ГЛАВА ШЕСТЬДЕСЯТ ВОСЬМАЯ
I
Голод – вот что, в конце концов, разбудило его. Недолгое
Вот тогда-то он и услышал шорохи чьих-то движений. Негромкие, слышимые сквозь бубненье дождя лишь по причине их близости.
Поначалу Титус решил, что это какая-то зверушка, быть может, заяц, и голод заставил его осторожно приподняться на локте и раздвинуть длинные папоротниковые языки.
Однако увидел он нечто совсем иное, заставившее его напрочь забыть о голоде, отпрянуть и вжаться в стену, ощущая, как кровь ударяет в голову. Ибо это была она! Правда, совсем не такая, какой он ее запомнил! Она! Но до чего же она изменилась!
Что сотворила с ней его память, отчего он видел теперь существо, ни в чем не схожее с образом, полнившим его душу?

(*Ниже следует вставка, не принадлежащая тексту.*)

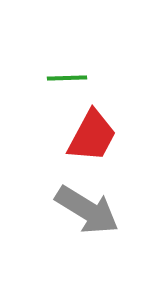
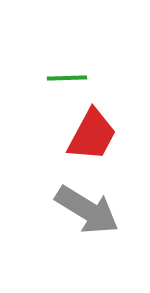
red trapezoid: moved 1 px up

Она сидела на корточках – Та, невероятно маленькая, – свет только что разожженного костра играл на ее лице, она поворачивала над пламенем вертел с ощипанной птицей. Пол вокруг усыпан сорочьими перьями. И это его поэтичная ласточка? Летучая поскакунья?
Это ли крохотное существо, присевшее, точно лягушка, в пыли, почесывая ляжку грязной ладошкой величиной с буковый лист, в надменных ритмах плыло, покрывая пространство, в его воображении?
Да, это она. Видение съежилось до малых, реальных пропорций несомненной оторвы – расплывчатый образ сгустился в плоть.
Она повернула голову, и Титус увидел лицо, потрясшее его и пробравшее дрожью. Все, что было в юноше от Горменгаста, содрогнулось и взорвалось в подобии возмущения. Но все, что в нем было мятежного, завопило от радости: от радости при виде истинной души неповиновения. Все смешалось в груди Титуса. Воспоминания о ней – гордом и грациозном создании – рассыпались в прах. Они больше не были правдой. Обратились в мелкую, приторную банальность. Гордая, да, и бесспорно полная жизни. И грациозная – в полете, возможно, но не сейчас. Не было ничего грациозного в том, как тело ее, раскованное, точно тело животного, склонялось над пламенем. Но было в ней и нечто новое и земное.
Перед Титусом, настолько влюбленным в ее надменность, в ласточкину красоту членов, что он жаждал, с неистовством и опаской, сжать их в ладонях, открылись теперь новые измерения, темная реальность убитых птиц, разбросанных перьев, животных поз и, сверх всего, не ведающего о себе своеобразия, которое сквозило в каждом ее движении.
Она повернула голову. Титус увидел лицо. Перед ним был оригинал. Лицо это не то чтобы отличалось какой-то невиданной странностью черт и пропорций, нет: оно с вопиющей очевидностью обнаруживало все, чем она была.